256 model_path, _ = get_model_path(path_or_hf_repo)
--> 258 model, config = load_model(model_path, lazy)
259 if adapter_path is not None:
260 model = load_adapters(model, adapter_path)
File /home/zeus/miniconda3/envs/cloudspace/lib/python3.10/site-packages/mlx_lm/utils.py:185, in load_model(model_path, lazy, strict, model_config, get_model_classes)
182 for wf in weight_files:
183 weights.update(mx.load(wf))
--> 185 model_class, model_args_class = get_model_classes(config=config)
187 model_args = model_args_class.from_dict(config)
188 model = model_class(model_args)
File /home/zeus/miniconda3/envs/cloudspace/lib/python3.10/site-packages/mlx_lm/utils.py:69, in _get_classes(config)
67 msg = f"Model type {model_type} not supported."
68 logging.error(msg)
---> 69 raise ValueError(msg)
71 return arch.Model, arch.ModelArgs
ValueError: Model type kimi_k2 not supported.
Same here. Does anyone have a solution for that? Are there any alternatives?
I can't test it and it may not work at all, don't know, but you could try to look for the mlx_lm package in your IDE, direct into the models folder, then copy the "deepseek_v3.py" file and rename the copy to "kimi_k2.py".
Someone please make a 3-bit or 2-bit quant of this model. It would fit on a single 512GB M3 ultra.
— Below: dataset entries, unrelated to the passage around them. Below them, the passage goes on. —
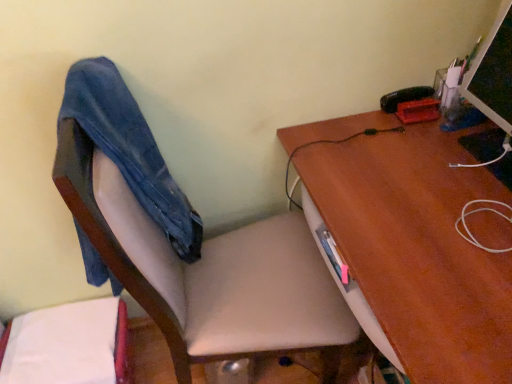 Question: From the image's perspective, is smooth beige chair at center located above or below matte black monitor at upper right?

Choices:
 (A) above
 (B) below

Answer: (B)

Question: From a real-world perspective, is smooth beige chair at center above or below matte black monitor at upper right?

Choices:
 (A) above
 (B) below

Answer: (B)

Question: Considering the real-world distances, which object is closest to the matte black monitor at upper right?

Choices:
 (A) smooth beige chair at center
 (B) brown wood desk at upper right
 (C) denim at left

Answer: (B)

Question: Which of these objects is positioned closest to the smooth beige chair at center?

Choices:
 (A) denim at left
 (B) matte black monitor at upper right
 (C) brown wood desk at upper right

Answer: (A) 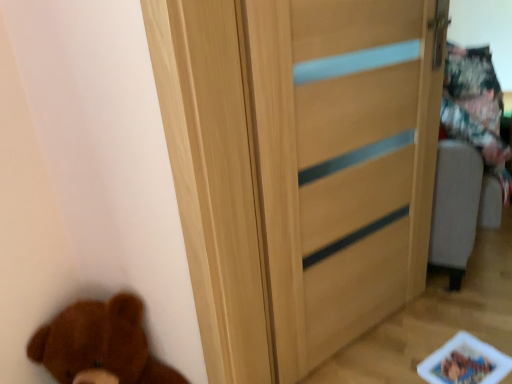 Question: From a real-world perspective, is brown plush bear at lower left over light wood door at center?

Choices:
 (A) yes
 (B) no

Answer: (B)

Question: Considering the relative sizes of brown plush bear at lower left and light wood door at center in the image provided, is brown plush bear at lower left bigger than light wood door at center?

Choices:
 (A) no
 (B) yes

Answer: (A)

Question: Does brown plush bear at lower left appear on the right side of light wood door at center?

Choices:
 (A) yes
 (B) no

Answer: (B)

Question: Is brown plush bear at lower left outside of light wood door at center?

Choices:
 (A) no
 (B) yes

Answer: (B)

Question: Is brown plush bear at lower left in front of light wood door at center?

Choices:
 (A) yes
 (B) no

Answer: (A)

Question: From the image's perspective, would you say brown plush bear at lower left is positioned over light wood door at center?

Choices:
 (A) yes
 (B) no

Answer: (B)

Question: Is light wood door at center positioned beyond the bounds of brown plush bear at lower left?

Choices:
 (A) yes
 (B) no

Answer: (A)

Question: From a real-world perspective, is light wood door at center beneath brown plush bear at lower left?

Choices:
 (A) no
 (B) yes

Answer: (A)

Question: From the image's perspective, is light wood door at center over brown plush bear at lower left?

Choices:
 (A) no
 (B) yes

Answer: (B)

Question: Is brown plush bear at lower left completely or partially inside light wood door at center?

Choices:
 (A) no
 (B) yes

Answer: (A)

Question: Considering the relative sizes of light wood door at center and brown plush bear at lower left in the image provided, is light wood door at center smaller than brown plush bear at lower left?

Choices:
 (A) no
 (B) yes

Answer: (A)

Question: Does light wood door at center have a lesser width compared to brown plush bear at lower left?

Choices:
 (A) yes
 (B) no

Answer: (A)

Question: Based on their positions, is light wood door at center located to the left or right of brown plush bear at lower left?

Choices:
 (A) right
 (B) left

Answer: (A) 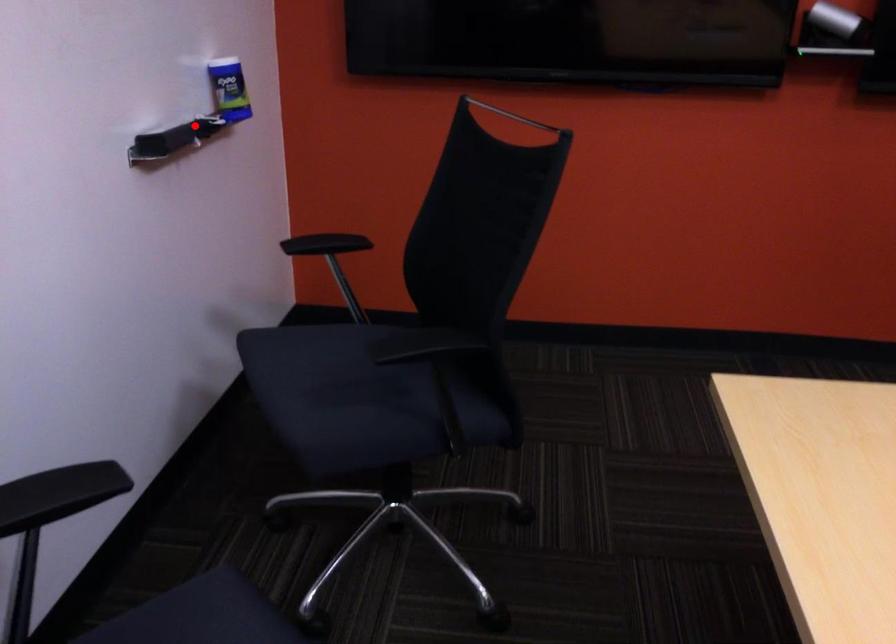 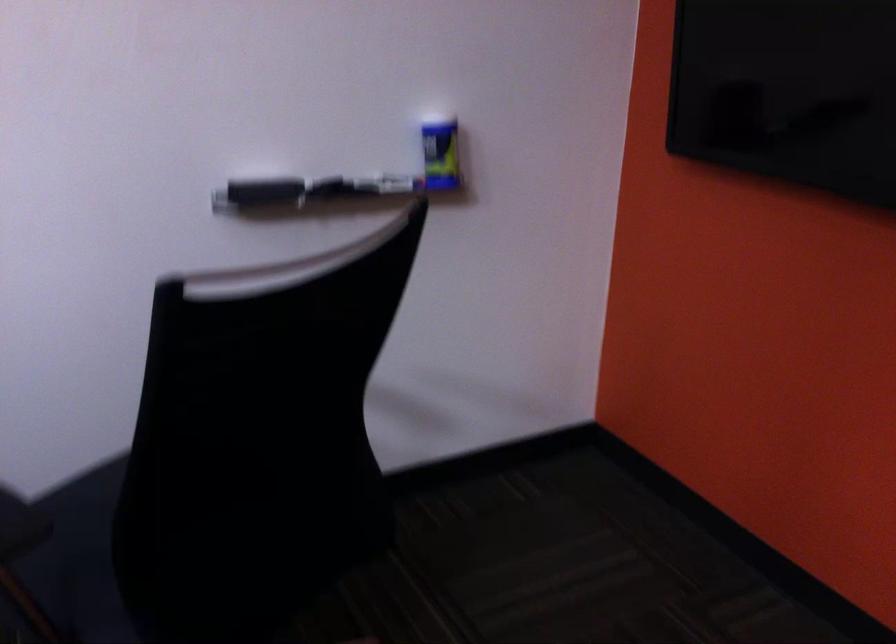 Question: A red point is marked in image1. In image2, is the corresponding 3D point closer to the camera or farther? Reply with the corresponding letter.

Choices:
 (A) The corresponding 3D point is closer.
 (B) The corresponding 3D point is farther.

Answer: (A) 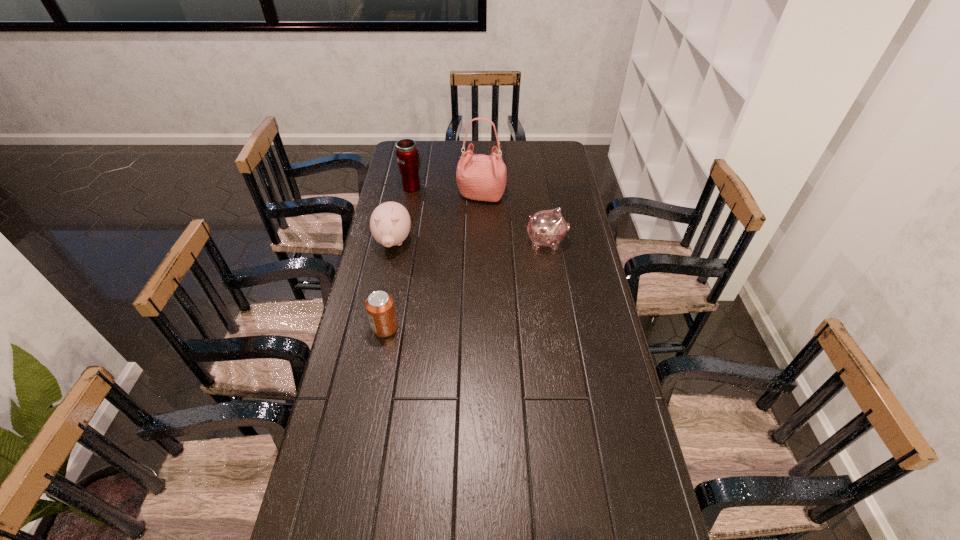 In order to click on free spot that satisfies the following two spatial constraints: 1. on the front facing side of the right piggy bank; 2. at the snout of the left piggy bank in this screenshot , I will do `click(546, 242)`.

This screenshot has width=960, height=540. I want to click on free space that satisfies the following two spatial constraints: 1. at the snout of the left piggy bank; 2. on the right side of the can, so click(375, 328). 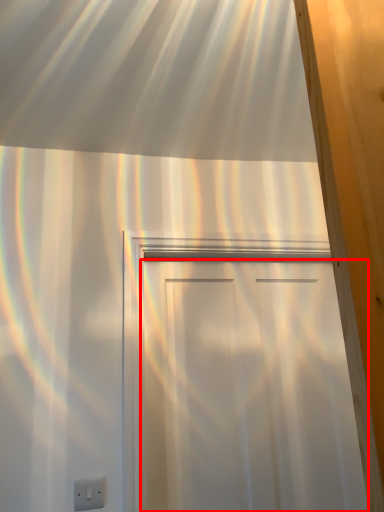 Question: In this image, where is door (annotated by the red box) located relative to electric outlet?

Choices:
 (A) left
 (B) right

Answer: (B) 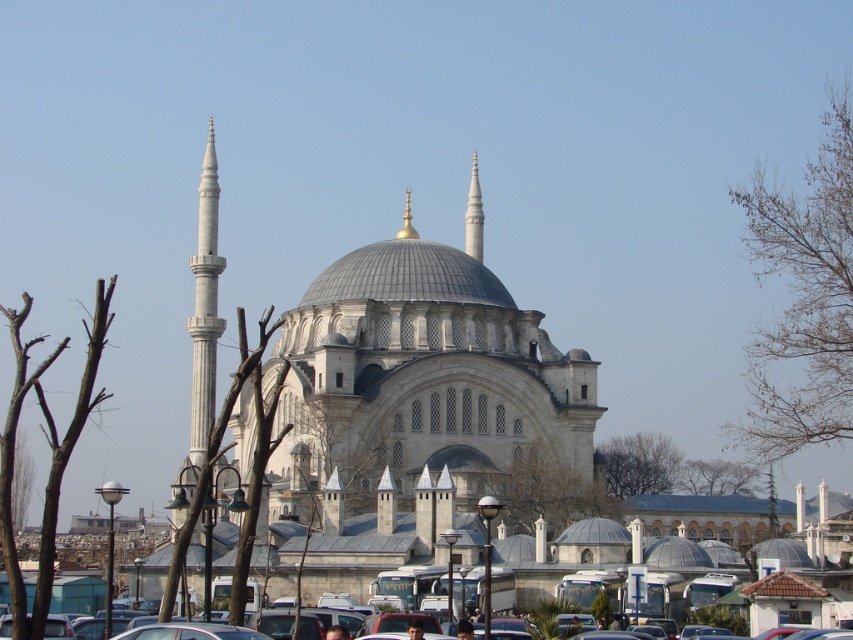 Is bare branches at upper right bigger than brown leafy tree at center?

Correct, bare branches at upper right is larger in size than brown leafy tree at center.

Does point (757, 244) come closer to viewer compared to point (558, 531)?

No, (757, 244) is further to viewer.

Which is behind, point (850, 308) or point (541, 483)?

The point (541, 483) is behind.

You are a GUI agent. You are given a task and a screenshot of the screen. Output one action in this format:
    pyautogui.click(x=<x>, y=<y>)
    Task: Click on the bare branches at upper right
    
    Given the screenshot: What is the action you would take?
    pyautogui.click(x=802, y=296)

Does green leafy tree at center appear under brown bark tree at left?

Actually, green leafy tree at center is above brown bark tree at left.

Is green leafy tree at center closer to camera compared to brown bark tree at left?

Yes, green leafy tree at center is closer to the viewer.

Does point (605, 442) come behind point (33, 477)?

No, (605, 442) is in front of (33, 477).

You are a GUI agent. You are given a task and a screenshot of the screen. Output one action in this format:
    pyautogui.click(x=<x>, y=<y>)
    Task: Click on the green leafy tree at center
    The height and width of the screenshot is (640, 853).
    Given the screenshot: What is the action you would take?
    pyautogui.click(x=640, y=464)

Who is taller, bare branches at upper right or matte black car at center?

bare branches at upper right

Is bare branches at upper right bigger than matte black car at center?

Yes, bare branches at upper right is bigger than matte black car at center.

Is point (825, 442) positioned behind point (274, 618)?

Yes.

You are a GUI agent. You are given a task and a screenshot of the screen. Output one action in this format:
    pyautogui.click(x=<x>, y=<y>)
    Task: Click on the bare branches at upper right
    The height and width of the screenshot is (640, 853).
    Given the screenshot: What is the action you would take?
    pyautogui.click(x=802, y=296) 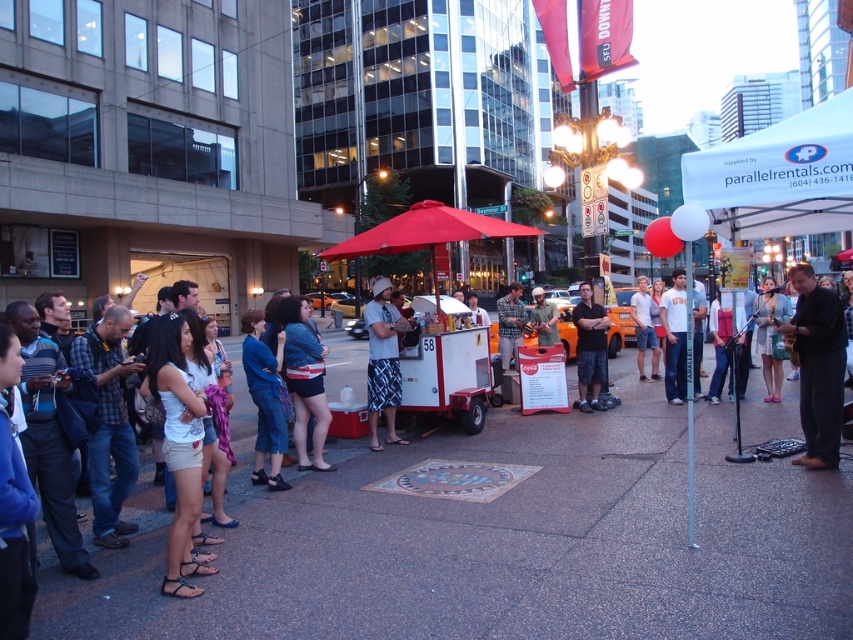 Question: Among these objects, which one is nearest to the camera?

Choices:
 (A) black smooth suit at right
 (B) white cotton t-shirt at center
 (C) dark blue shorts at center

Answer: (A)

Question: Considering the relative positions of black smooth suit at right and dark blue shorts at center in the image provided, where is black smooth suit at right located with respect to dark blue shorts at center?

Choices:
 (A) above
 (B) below

Answer: (A)

Question: Is black smooth suit at right above white cotton t-shirt at center?

Choices:
 (A) no
 (B) yes

Answer: (A)

Question: From the image, what is the correct spatial relationship of black smooth suit at right in relation to dark blue shorts at center?

Choices:
 (A) right
 (B) left

Answer: (A)

Question: Based on their relative distances, which object is farther from the white cotton t-shirt at center?

Choices:
 (A) dark blue shorts at center
 (B) black smooth suit at right

Answer: (B)

Question: Which is nearer to the black smooth suit at right?

Choices:
 (A) white cotton t-shirt at center
 (B) dark blue shorts at center

Answer: (B) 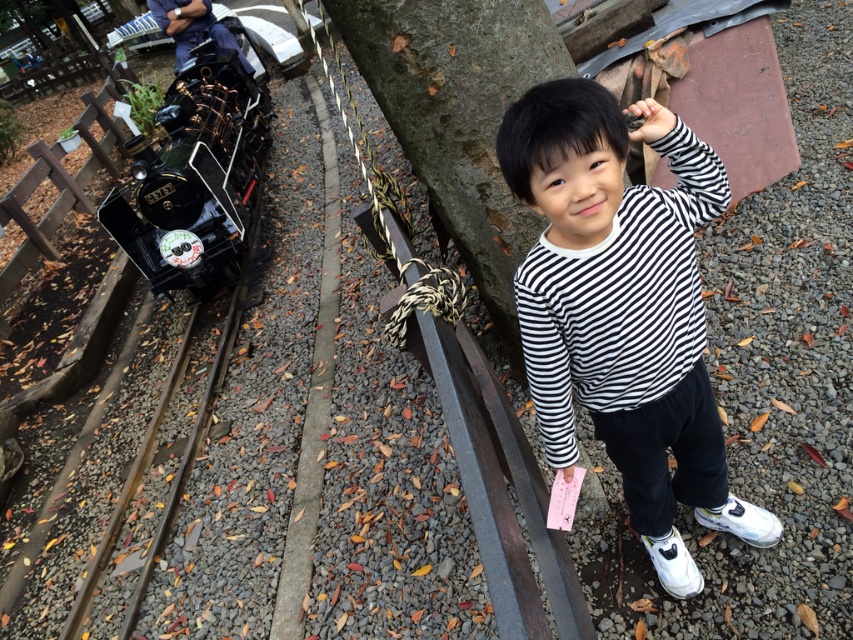 Question: Based on their relative distances, which object is nearer to the black striped shirt at center?

Choices:
 (A) brown wooden train track at left
 (B) shiny black locomotive at left

Answer: (A)

Question: Which object appears closest to the camera in this image?

Choices:
 (A) brown wooden train track at left
 (B) shiny black locomotive at left
 (C) black striped shirt at center

Answer: (C)

Question: Is black striped shirt at center to the left of shiny black locomotive at left from the viewer's perspective?

Choices:
 (A) yes
 (B) no

Answer: (B)

Question: Does black striped shirt at center have a lesser width compared to brown wooden train track at left?

Choices:
 (A) no
 (B) yes

Answer: (A)

Question: From the image, what is the correct spatial relationship of black striped shirt at center in relation to shiny black locomotive at left?

Choices:
 (A) above
 (B) below

Answer: (B)

Question: Which point appears closest to the camera in this image?

Choices:
 (A) (596, 387)
 (B) (236, 314)

Answer: (A) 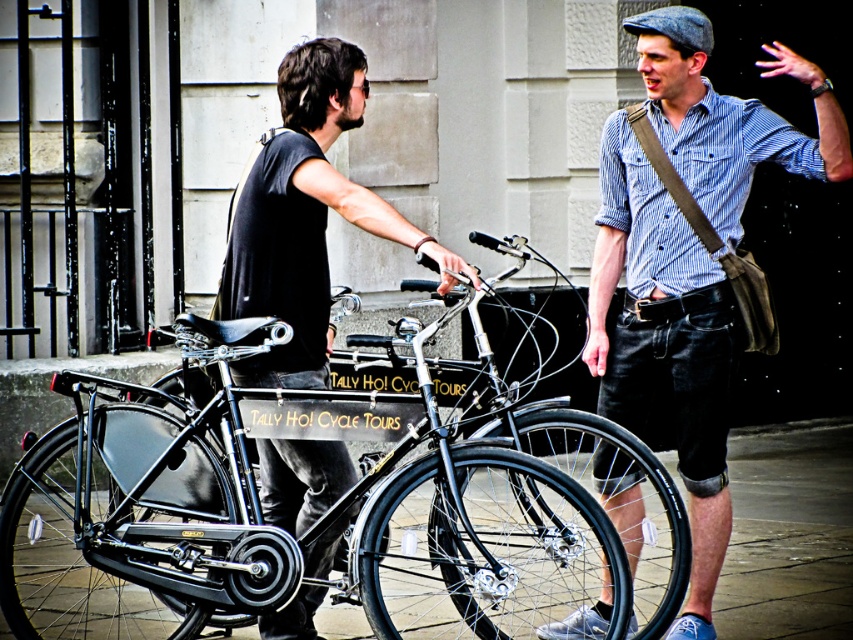 Question: Which is farther from the striped cotton shirt at center?

Choices:
 (A) matte black bicycle at center
 (B) black matte bicycle at center

Answer: (B)

Question: Which object is the farthest from the matte black bicycle at center?

Choices:
 (A) black matte bicycle at center
 (B) black rubber pavement at lower center

Answer: (B)

Question: Is matte black bicycle at center positioned in front of black rubber pavement at lower center?

Choices:
 (A) yes
 (B) no

Answer: (A)

Question: Does black matte bicycle at center have a smaller size compared to black rubber pavement at lower center?

Choices:
 (A) no
 (B) yes

Answer: (A)

Question: Which object is closer to the camera taking this photo?

Choices:
 (A) striped cotton shirt at center
 (B) black rubber pavement at lower center
 (C) black matte bicycle at center
 (D) matte black bicycle at center

Answer: (C)

Question: Is striped cotton shirt at center wider than black rubber pavement at lower center?

Choices:
 (A) yes
 (B) no

Answer: (B) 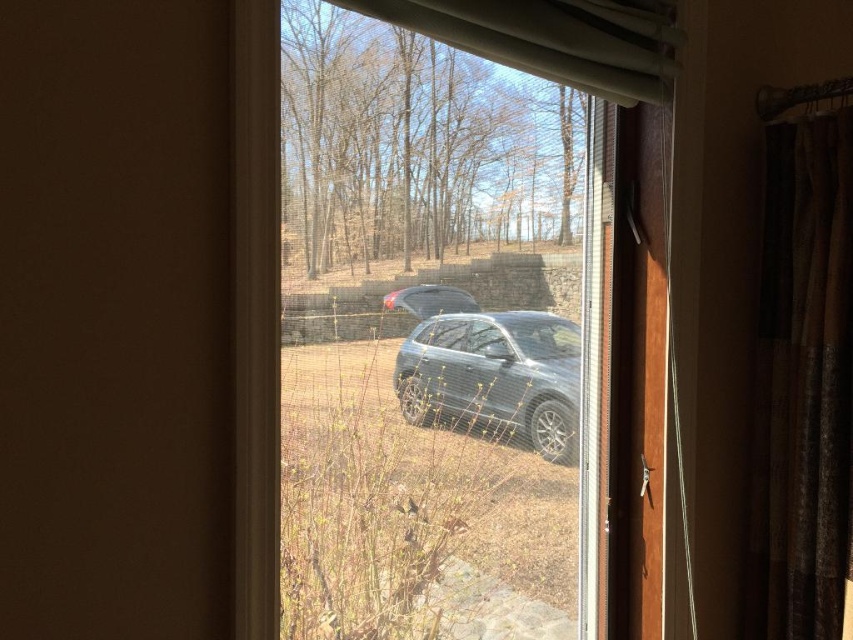 Between point (842, 509) and point (527, 388), which one is positioned behind?

The point (842, 509) is behind.

Which is more to the right, brown textured curtain at right or satin black suv at center?

brown textured curtain at right

Who is more distant from viewer, (749, 580) or (463, 419)?

The point (749, 580) is more distant.

Locate an element on the screen. brown textured curtain at right is located at coordinates (804, 381).

Does brown textured curtain at right have a smaller size compared to white sheer curtain at upper center?

Yes, brown textured curtain at right is smaller than white sheer curtain at upper center.

Who is more forward, (833, 166) or (611, 29)?

Positioned in front is point (611, 29).

Locate an element on the screen. brown textured curtain at right is located at coordinates (804, 381).

Between clear glass window at center and brown textured curtain at right, which one is positioned higher?

clear glass window at center is higher up.

Between clear glass window at center and brown textured curtain at right, which one has less height?

brown textured curtain at right

Is point (433, 496) less distant than point (834, 192)?

Yes, point (433, 496) is in front of point (834, 192).

Image resolution: width=853 pixels, height=640 pixels. What are the coordinates of `clear glass window at center` in the screenshot? It's located at (427, 310). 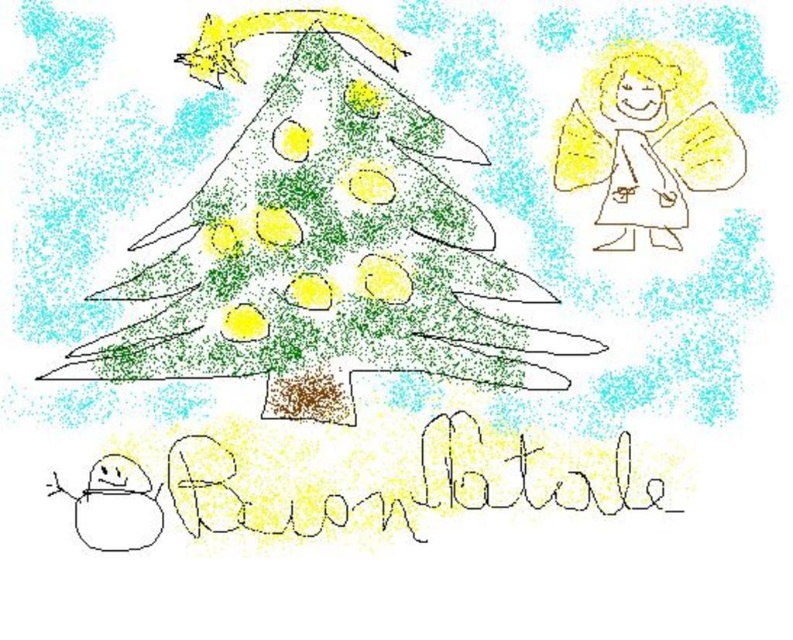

I had this problem too. Workaround: clone MLX-LM from Github directly and use DeepseekV3 as model_type.
I managed to get inference running on two 512GB M3 Ultras, but I am failing to find solution to run this distributed inference as OpenAI compatible API http server.
Someone please make a 3-bit or 2-bit quant of this model. It would fit on a single 512GB M3 ultra.
https://huggingface.co/mlx-community/moonshotai_Kimi-K2-Instruct-mlx-3bit
Thank for your update. By the way, is there ant way or method to quantize large models(Deepseek, GLM-4.5, Kimi-K2) which exceeds local machine's RAM.
If you could please support 'chunk based' conversion & quantization instead of loading full models into the memory.